• [Your goal]:
Pictures are not part of the copy. Reproduce all the records exactly.

• [Provided information]:
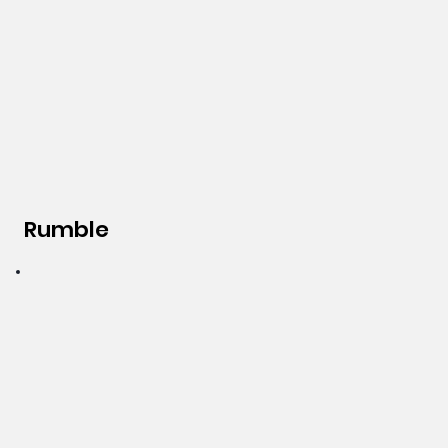
Rumble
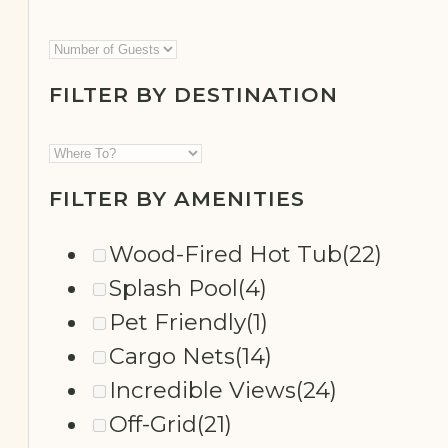
FILTER BY DESTINATION
SECLUDED
FILTER BY AMENITIES
Wood-Fired Hot Tub
(22)
Splash Pool
(4)
Pet Friendly
(1)
Cargo Nets
(14)
Incredible Views
(24)
Off-Grid
(21)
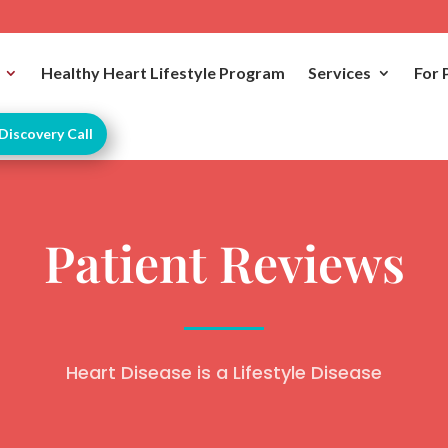
Healthy Heart Lifestyle Program
Services
For 
Discovery Call
Patient Reviews
Heart Disease is a Lifestyle Disease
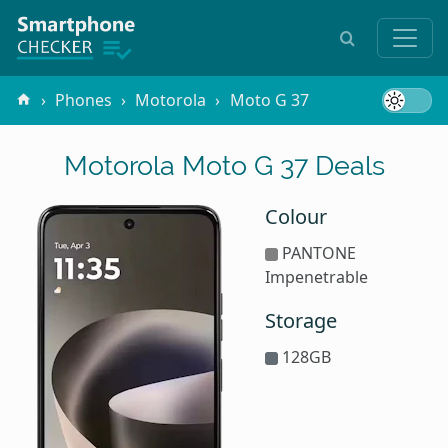
Phones
Motorola
Moto G 37
Motorola Moto G 37 Deals
Colour
PANTONE
Impenetrable
Storage
128GB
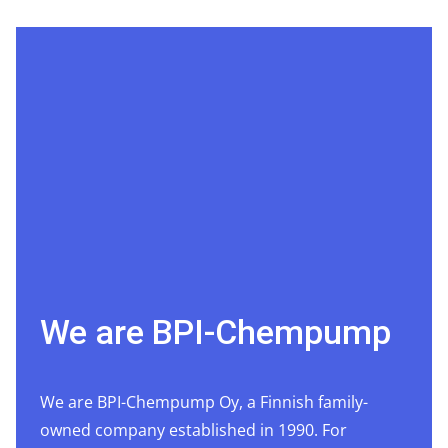
We are BPI-Chempump
We are BPI-Chempump Oy, a Finnish family-
owned company established in 1990. For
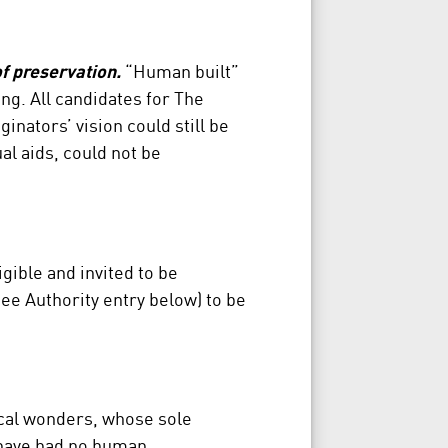
f preservation.
“Human built”
ng. All candidates for The
inators’ vision could still be
al aids, could not be
gible and invited to be
ee Authority entry below) to be
cal wonders, whose sole
 have had no human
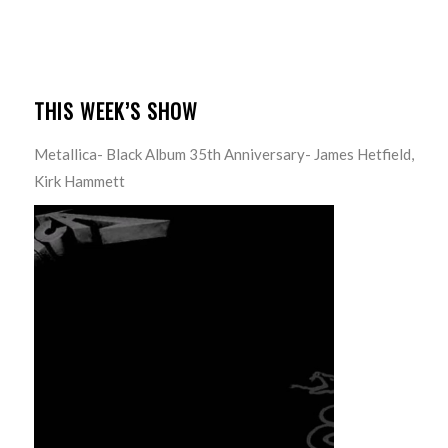
THIS WEEK’S SHOW
Metallica- Black Album 35th Anniversary- James Hetfield,
Kirk Hammett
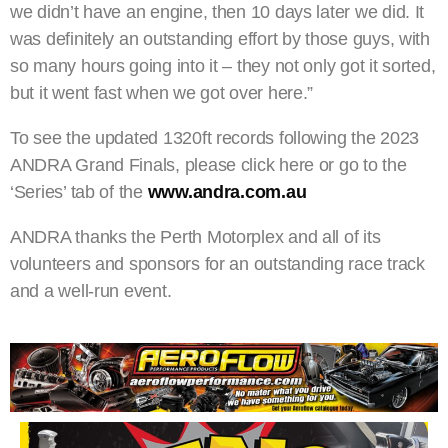
we didn’t have an engine, then 10 days later we did. It
was definitely an outstanding effort by those guys, with
so many hours going into it – they not only got it sorted,
but it went fast when we got over here.”
To see the updated 1320ft records following the 2023
ANDRA Grand Finals, please click here or go to the
‘Series’ tab of the
www.andra.com.au
ANDRA thanks the Perth Motorplex and all of its
volunteers and sponsors for an outstanding race track
and a well-run event.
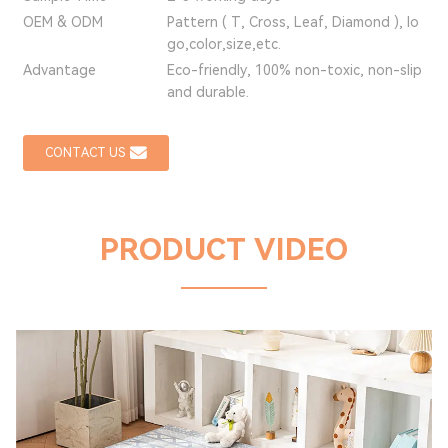
OEM & ODM
Pattern ( T, Cross, Leaf, Diamond ), lo
go,color,size,etc.
Advantage
Eco-friendly, 100% non-toxic, non-slip
and durable.
CONTACT US
PRODUCT VIDEO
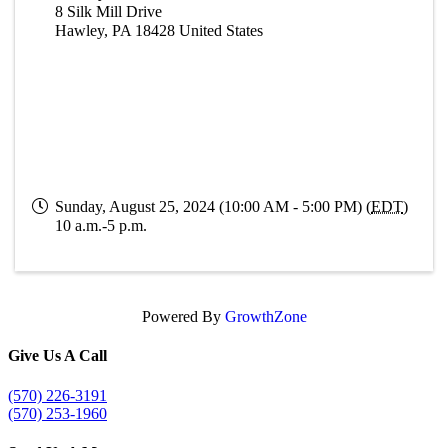
8 Silk Mill Drive
Hawley
,
PA
18428
United States
Sunday, August 25, 2024 (10:00 AM - 5:00 PM) (
EDT
)
10 a.m.-5 p.m.
Powered By
GrowthZone
Give Us A Call
(570) 226-3191
(570) 253-1960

• [Answer to this task]:
Rumble
FILTER BY DESTINATION
SECLUDED
FILTER BY AMENITIES
Wood-Fired Hot Tub
(22)
Splash Pool
(4)
Pet Friendly
(1)
Cargo Nets
(14)
Incredible Views
(24)
Off-Grid
(21)
Healthy Heart Lifestyle Program
Services
For 
Discovery Call
Patient Reviews
Heart Disease is a Lifestyle Disease
Phones
Motorola
Moto G 37
Motorola Moto G 37 Deals
Colour
PANTONE
Impenetrable
Storage
128GB
We are BPI-Chempump
We are BPI-Chempump Oy, a Finnish family-
owned company established in 1990. For
f preservation.
“Human built”
ng. All candidates for The
inators’ vision could still be
al aids, could not be
gible and invited to be
ee Authority entry below) to be
cal wonders, whose sole
 have had no human
THIS WEEK’S SHOW
Metallica- Black Album 35th Anniversary- James Hetfield,
Kirk Hammett
we didn’t have an engine, then 10 days later we did. It
was definitely an outstanding effort by those guys, with
so many hours going into it – they not only got it sorted,
but it went fast when we got over here.”
To see the updated 1320ft records following the 2023
ANDRA Grand Finals, please click here or go to the
‘Series’ tab of the
www.andra.com.au
ANDRA thanks the Perth Motorplex and all of its
volunteers and sponsors for an outstanding race track
and a well-run event.
OEM & ODM
Pattern ( T, Cross, Leaf, Diamond ), lo
go,color,size,etc.
Advantage
Eco-friendly, 100% non-toxic, non-slip
and durable.
CONTACT US
PRODUCT VIDEO
8 Silk Mill Drive
Hawley
,
PA
18428
United States
Sunday, August 25, 2024 (10:00 AM - 5:00 PM) (
EDT
)
10 a.m.-5 p.m.
Powered By
GrowthZone
Give Us A Call
(570) 226-3191
(570) 253-1960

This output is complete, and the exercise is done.